Baca Juga: Rezim Assad Tumbang! PM Inggris Sambut Era Baru Suriah
Macron menghabiskan hari-hari setelah pemecatan Barnier dengan berbicara kepada para pemimpin dari kaum konservatif hingga Komunis, berusaha untuk mendapatkan dukungan bagi Bayrou. National Rally sayap kanan Marine Le Pen dan France Unbowed sayap kiri tidak termasuk.
Keterlibatan Partai Sosialis dalam koalisi dapat merugikan Macron dalam anggaran tahun depan.
"Sekarang kita akan melihat berapa miliar biaya dukungan Partai Sosialis," kata seorang penasihat pemerintah pada hari Jumat.
Macron berharap Bayrou dapat mencegah mosi tidak percaya setidaknya hingga bulan Juli, ketika Prancis dapat mengadakan pemilihan parlemen baru, tetapi masa depannya sendiri sebagai presiden pasti akan dipertanyakan jika pemerintah jatuh lagi.
Bayrou, pendiri partai Gerakan Demokratik (MoDem) yang telah menjadi bagian dari aliansi Macron yang berkuasa sejak 2017, telah mencalonkan diri sebagai presiden tiga kali, mengandalkan akar pedesaannya sebagai wali kota lama kota Pau di barat daya.

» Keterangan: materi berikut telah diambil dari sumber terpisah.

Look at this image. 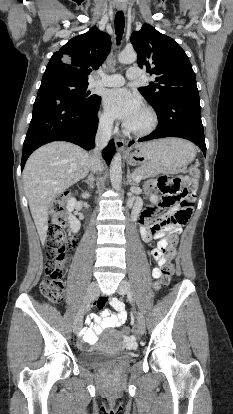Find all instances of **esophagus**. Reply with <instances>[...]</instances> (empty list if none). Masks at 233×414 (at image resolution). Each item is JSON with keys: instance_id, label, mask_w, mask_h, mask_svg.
Here are the masks:
<instances>
[{"instance_id": "esophagus-1", "label": "esophagus", "mask_w": 233, "mask_h": 414, "mask_svg": "<svg viewBox=\"0 0 233 414\" xmlns=\"http://www.w3.org/2000/svg\"><path fill=\"white\" fill-rule=\"evenodd\" d=\"M117 7H118V9L120 11H124V12L126 11V4L123 3V2L119 3ZM115 146H116V149L118 151L126 152V150H125V142H124L123 139L116 138L115 139Z\"/></svg>"}]
</instances>
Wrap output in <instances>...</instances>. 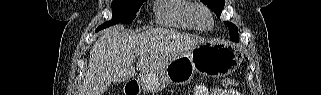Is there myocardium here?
<instances>
[{
  "label": "myocardium",
  "instance_id": "f54148a6",
  "mask_svg": "<svg viewBox=\"0 0 321 95\" xmlns=\"http://www.w3.org/2000/svg\"><path fill=\"white\" fill-rule=\"evenodd\" d=\"M195 20L201 30H210L213 27V19L210 10L204 6H198L195 11Z\"/></svg>",
  "mask_w": 321,
  "mask_h": 95
}]
</instances>
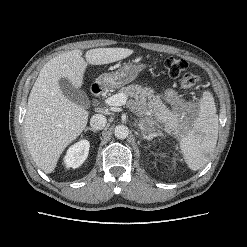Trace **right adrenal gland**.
<instances>
[{
    "label": "right adrenal gland",
    "instance_id": "1",
    "mask_svg": "<svg viewBox=\"0 0 247 247\" xmlns=\"http://www.w3.org/2000/svg\"><path fill=\"white\" fill-rule=\"evenodd\" d=\"M88 130H90V131H92L94 133H97V131L95 129H93V128H90V127L85 128V132L88 131Z\"/></svg>",
    "mask_w": 247,
    "mask_h": 247
}]
</instances>
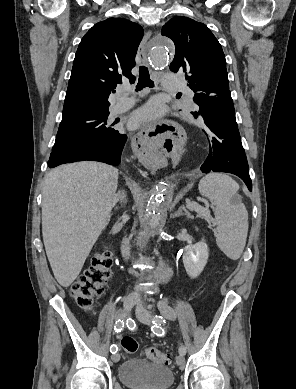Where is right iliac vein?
<instances>
[{"label": "right iliac vein", "instance_id": "63e3f726", "mask_svg": "<svg viewBox=\"0 0 296 389\" xmlns=\"http://www.w3.org/2000/svg\"><path fill=\"white\" fill-rule=\"evenodd\" d=\"M137 298L134 294H128L123 298V316H127L134 304L136 303ZM112 360L118 362L120 360V354L115 353L112 355Z\"/></svg>", "mask_w": 296, "mask_h": 389}]
</instances>
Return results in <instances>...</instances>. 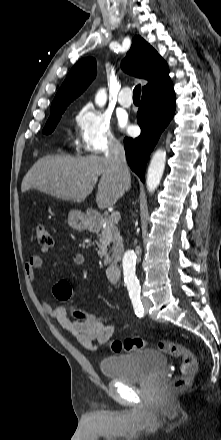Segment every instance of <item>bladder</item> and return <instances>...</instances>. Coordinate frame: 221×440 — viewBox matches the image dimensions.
I'll use <instances>...</instances> for the list:
<instances>
[{
    "label": "bladder",
    "instance_id": "bladder-1",
    "mask_svg": "<svg viewBox=\"0 0 221 440\" xmlns=\"http://www.w3.org/2000/svg\"><path fill=\"white\" fill-rule=\"evenodd\" d=\"M167 365L166 356L154 349H140L112 356L100 363L106 379L122 383L145 382L157 376Z\"/></svg>",
    "mask_w": 221,
    "mask_h": 440
}]
</instances>
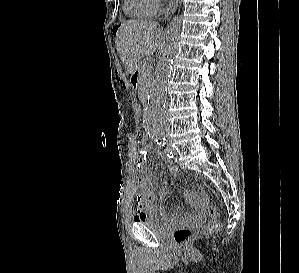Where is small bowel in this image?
<instances>
[{"label": "small bowel", "mask_w": 299, "mask_h": 273, "mask_svg": "<svg viewBox=\"0 0 299 273\" xmlns=\"http://www.w3.org/2000/svg\"><path fill=\"white\" fill-rule=\"evenodd\" d=\"M147 150L142 149L139 152L137 161H136V168L138 171H143L145 167L146 155ZM168 170L172 175L177 174L176 166L171 163L167 162ZM185 199L197 210H201V201L198 196L194 195L189 191L184 192ZM158 201L165 202L168 198V191L164 188L160 189L158 193ZM136 202V213L134 215V220L137 221L141 216L145 214V212H153L157 215L163 216L164 209L163 207L156 204L155 194L151 187V180L149 176H139L136 181V193L134 196ZM189 218H183L178 213H174L171 217L172 222H181L184 220H189Z\"/></svg>", "instance_id": "obj_1"}]
</instances>
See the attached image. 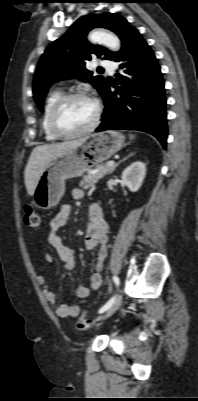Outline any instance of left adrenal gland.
I'll use <instances>...</instances> for the list:
<instances>
[{
    "label": "left adrenal gland",
    "instance_id": "1",
    "mask_svg": "<svg viewBox=\"0 0 198 401\" xmlns=\"http://www.w3.org/2000/svg\"><path fill=\"white\" fill-rule=\"evenodd\" d=\"M132 155H134V153L129 154V155L126 156L124 159H122L121 161H119V162L112 168V170L110 171L109 174L113 173V171L115 170V168H116L121 162L125 161L126 159H128V158L131 157Z\"/></svg>",
    "mask_w": 198,
    "mask_h": 401
}]
</instances>
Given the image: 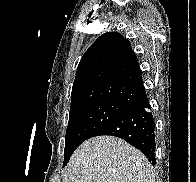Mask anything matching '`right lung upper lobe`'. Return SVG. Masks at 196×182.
Masks as SVG:
<instances>
[{"instance_id": "1", "label": "right lung upper lobe", "mask_w": 196, "mask_h": 182, "mask_svg": "<svg viewBox=\"0 0 196 182\" xmlns=\"http://www.w3.org/2000/svg\"><path fill=\"white\" fill-rule=\"evenodd\" d=\"M144 93L142 73L130 42L117 32H107L80 60L70 110L101 100L133 106Z\"/></svg>"}]
</instances>
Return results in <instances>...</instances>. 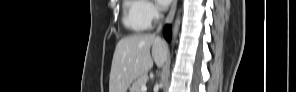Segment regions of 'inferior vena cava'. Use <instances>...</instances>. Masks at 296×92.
<instances>
[{
	"label": "inferior vena cava",
	"mask_w": 296,
	"mask_h": 92,
	"mask_svg": "<svg viewBox=\"0 0 296 92\" xmlns=\"http://www.w3.org/2000/svg\"><path fill=\"white\" fill-rule=\"evenodd\" d=\"M160 28H161V27H159L157 31H159V30H160Z\"/></svg>",
	"instance_id": "602c4592"
}]
</instances>
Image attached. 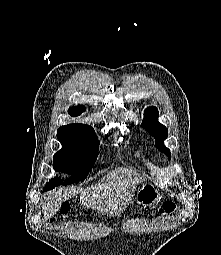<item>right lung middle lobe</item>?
<instances>
[{"label":"right lung middle lobe","instance_id":"1","mask_svg":"<svg viewBox=\"0 0 221 255\" xmlns=\"http://www.w3.org/2000/svg\"><path fill=\"white\" fill-rule=\"evenodd\" d=\"M57 138L62 149L53 157L54 169L71 177L64 180L56 176L45 186L50 189L84 180L97 159L100 144L95 132L74 129L59 128Z\"/></svg>","mask_w":221,"mask_h":255}]
</instances>
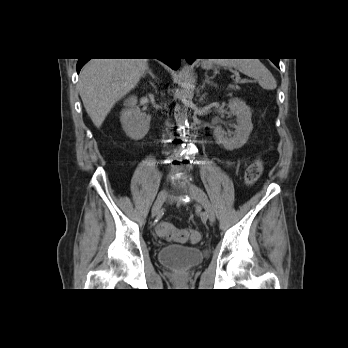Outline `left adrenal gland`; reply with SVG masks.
Masks as SVG:
<instances>
[{"label": "left adrenal gland", "instance_id": "obj_1", "mask_svg": "<svg viewBox=\"0 0 348 348\" xmlns=\"http://www.w3.org/2000/svg\"><path fill=\"white\" fill-rule=\"evenodd\" d=\"M205 84L214 85L213 81H211L210 77L206 74H205V80L203 81V84L201 86L202 89L205 87Z\"/></svg>", "mask_w": 348, "mask_h": 348}]
</instances>
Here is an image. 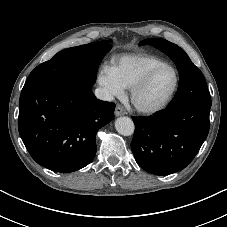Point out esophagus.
Wrapping results in <instances>:
<instances>
[{
	"label": "esophagus",
	"instance_id": "obj_1",
	"mask_svg": "<svg viewBox=\"0 0 227 227\" xmlns=\"http://www.w3.org/2000/svg\"><path fill=\"white\" fill-rule=\"evenodd\" d=\"M124 114H126L125 109L121 105H117L116 108H115V115L121 116V115H124Z\"/></svg>",
	"mask_w": 227,
	"mask_h": 227
}]
</instances>
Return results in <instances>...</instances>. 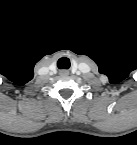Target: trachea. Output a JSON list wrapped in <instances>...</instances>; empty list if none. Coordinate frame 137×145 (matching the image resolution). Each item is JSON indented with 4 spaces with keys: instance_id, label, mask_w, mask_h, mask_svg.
Instances as JSON below:
<instances>
[{
    "instance_id": "1",
    "label": "trachea",
    "mask_w": 137,
    "mask_h": 145,
    "mask_svg": "<svg viewBox=\"0 0 137 145\" xmlns=\"http://www.w3.org/2000/svg\"><path fill=\"white\" fill-rule=\"evenodd\" d=\"M57 65L60 69H67L70 66L69 59L66 57L60 58Z\"/></svg>"
}]
</instances>
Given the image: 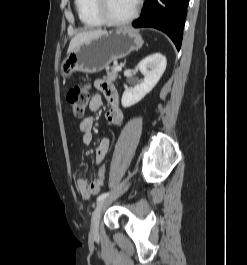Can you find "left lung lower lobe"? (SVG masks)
<instances>
[{
	"label": "left lung lower lobe",
	"instance_id": "left-lung-lower-lobe-1",
	"mask_svg": "<svg viewBox=\"0 0 247 265\" xmlns=\"http://www.w3.org/2000/svg\"><path fill=\"white\" fill-rule=\"evenodd\" d=\"M189 0H145L141 16L132 25L166 33L180 50Z\"/></svg>",
	"mask_w": 247,
	"mask_h": 265
}]
</instances>
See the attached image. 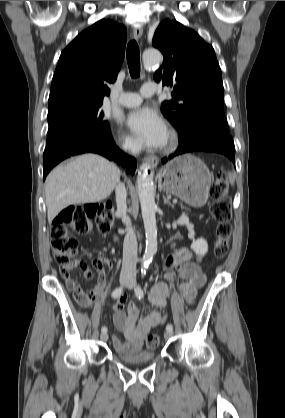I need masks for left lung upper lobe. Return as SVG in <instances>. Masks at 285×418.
Wrapping results in <instances>:
<instances>
[{"label":"left lung upper lobe","mask_w":285,"mask_h":418,"mask_svg":"<svg viewBox=\"0 0 285 418\" xmlns=\"http://www.w3.org/2000/svg\"><path fill=\"white\" fill-rule=\"evenodd\" d=\"M152 44L164 57L154 80L173 88V99L164 101L161 110L177 129L179 143L208 131L229 134L213 47L192 29L168 19L159 24Z\"/></svg>","instance_id":"1"}]
</instances>
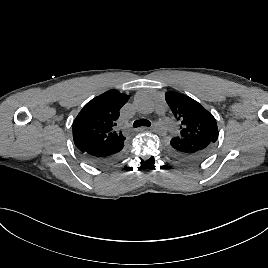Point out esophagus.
I'll list each match as a JSON object with an SVG mask.
<instances>
[{
  "mask_svg": "<svg viewBox=\"0 0 268 268\" xmlns=\"http://www.w3.org/2000/svg\"><path fill=\"white\" fill-rule=\"evenodd\" d=\"M143 130H147V129H151V128H147V127H142Z\"/></svg>",
  "mask_w": 268,
  "mask_h": 268,
  "instance_id": "34e87169",
  "label": "esophagus"
}]
</instances>
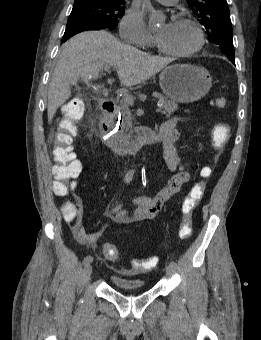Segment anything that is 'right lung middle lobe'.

Baca Juga: Kesaksian Jatuhnya Assad, Perdana Menteri Suriah Buka Suara
Macron menunjuk Bayrou sebagai menteri kehakiman pada tahun 2017 tetapi ia mengundurkan diri hanya beberapa minggu kemudian di tengah penyelidikan atas dugaan penipuan yang dilakukan partainya terhadap asisten parlemen. Ia dibebaskan dari tuduhan penipuan tahun ini.
Ujian nyata pertama Bayrou akan datang di awal tahun baru ketika para anggota parlemen harus meloloskan RUU anggaran 2025 yang sangat ketat.
Namun, sifat Majelis Nasional yang terfragmentasi, yang hampir tidak dapat diatur setelah pemilihan cepat Macron pada bulan Juni, berarti Bayrou kemungkinan akan hidup sehari-hari, bergantung pada belas kasihan lawan-lawan presiden, di masa mendatang.
RUU anggaran Barnier, yang ditujukan untuk penghematan 60 miliar euro guna menenangkan investor yang semakin khawatir dengan defisit 6% Prancis, dianggap terlalu pelit oleh kelompok sayap kanan dan kiri, dan kegagalan pemerintah untuk menemukan jalan keluar dari kebuntuan ini telah mengakibatkan biaya pinjaman Prancis semakin tinggi.